De nitraatconcentratie in het slootwater was in 2008 gemiddeld duidelijk lager dan 50 mg/l (zand 26, klei 10, veen 4 mg/l). Het stikstofoverschot op de bodembalans was in 2009 iets hoger dan het gemiddelde over de jaren 2006–2008. Dit kwam vooral door een hogere aanvoer van stikstof op het bedrijf via (kunst)mest, dieren en voer, bij een gelijkblijvende afvoer. Het fosfaatoverschot op de bodembalans was in 2009 gelijk aan het gemiddelde over de jaren 2006–2008. Het gebruik van fosfaatkunstmest nam wederom af tot een niveau van slechts 4 kilogram per hectare. Een afname van 60% ten opzichte van 2006, het eerste jaar van de derogatie. Het gebruik van stikstofkunstmest is sinds 2006 gelijk gebleven.

Mestproductie 2009

De mestproductie in 2009 overschreed voor fosfaat het in de derogatiebeschikking opgenomen mestplafond met iets meer dan 1% (circa 2 miljoen kilogram fosfaat). Voor stikstof vond geen overschrijding plaats. Ik heb uw Kamer hierover per brief van 14 december 2010 (Kamerstukken II, 2010/11, 28 385, nr. 197) geïnformeerd.

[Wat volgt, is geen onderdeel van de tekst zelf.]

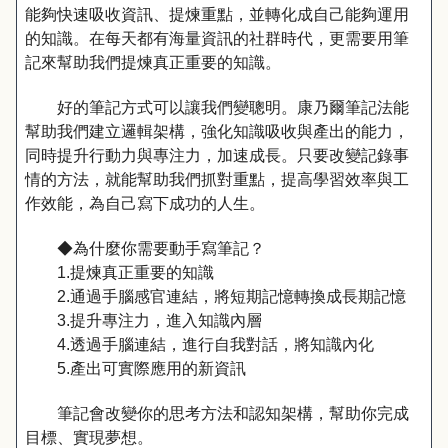
能夠快速吸收資訊、提煉重點，並轉化成自己能夠運用
的知識。在每天都有海量資訊的社群時代，更需要用筆
記來幫助我們提煉真正重要的知識。
好的筆記方式可以讓我們變聰明。康乃爾筆記法能
幫助我們建立邏輯架構，強化知識吸收與產出的能力，
同時提升行動力與專注力，加速成長。只要改變記錄事
情的方法，就能幫助我們抓對重點，提高學習效率與工
作效能，為自己寫下成功的人生。
◆為什麼你需要動手寫筆記？
1.提煉真正重要的知識
2.通過手腦感官連結，將短期記憶轉換成長期記憶
3.提升專注力，進入知識內層
4.透過手腦連結，進行自我對話，將知識內化
5.產出可實際應用的新資訊
筆記會改變你的思考方法和認知架構，幫助你完成
目標、實現夢想。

Resultaten controle en handhaving

Het aantal bedrijven dat gebruik maakt van een derogatie is tussen 2006 en 2009 gedaald van 25 415 naar 22 947 bedrijven, een daling van 9,8%. Deze daling is grotendeels te verklaren uit de daling van het aantal melkveebedrijven in dezelfde periode (– 7,1%).

Uit de resultaten van controle en handhaving blijkt dat de naleving van de voorwaarden die verbonden zijn aan de derogatie alsmede van de gebruiksnormen in de melkveehouderij op een hoog niveau ligt.

De staatssecretaris van Economische Zaken, Landbouw en Innovatie,

H. Bleker


X Noot
1

Ter inzage gelegd bij het Centraal Informatiepunt Tweede Kamer.